エルフ国へゆく前に
※「筋電義手的な物体を自発的に操作しようとすると幻肢痛が緩和する」という部分はあくまでフィクションであり、お話の都合と魔力が存在する世界観でのファンタジーです。異世界人がそういう生体的特性を持っている、というのと23世紀ではそうなってる、くらいのノリで。まあ偉大なSFでも人類全員テレポート能力あるぜから始まったりするので。
「と言うわけで、エルフの国へ向かいたいのですが」
「うむ。では騎士の選抜などあるゆえ十日ほど待て」
辺境伯の執務室で相談すると、すぐさま話は決まった。
「即決ですね」
「創造神様の御心はそなたを人間に独占させることにはない。我が元へ表れて貰ったのは人品や、邪神による干渉がないかなどを確かめるため。貴族用の大きな牢に近い。礼を失さず、しかし見極める。あとは種族の問題もある。地球に獣人がいてそなたの役割を持っておれば、その獣人が獣人国へまずはと送られたであろう。故にエルフの国へ行くのは問題ない。ただ、そなたがいきなり単身はそもそも無理だし、政治的な面もある」
「魔物が出るとかは分かりますが、政治面とは」
「そなたと私的な交流が気軽に行なわれると、我も我もとなってしまう。
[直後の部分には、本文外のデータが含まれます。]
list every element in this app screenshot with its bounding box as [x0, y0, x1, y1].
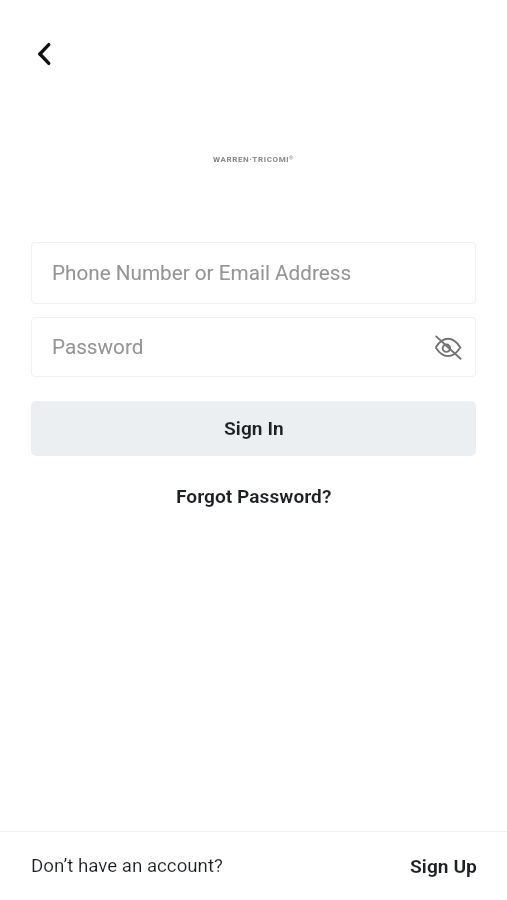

今は国難どころか世界の難事の時、手出しが悪辣なら場合によれば根切りだが、小さな病んだ子供でも使い『ねだられる』のは止めるのも外聞が悪くなる。故に我が領、我が王が先の種族的配慮や見極めのコストを理由に外交権を握り、その指示下にそなたがある程度は入って貰うことになる。逆に、我らは当然の義務としてそなたの手を煩わす阿呆を差し止める」
政治的窓口としての権利と義務と言う訳だ。
「御配慮痛み入ります。では待っている間に出来ることをさせて頂きます」
まずは騎士さんの幻肢痛治療だ。実は、緩和ケアだけではない対処法自体はある。この世界は魂とスキルが紐付いていたり、通用するか不明なので実験も兼ねてやってみるのだ。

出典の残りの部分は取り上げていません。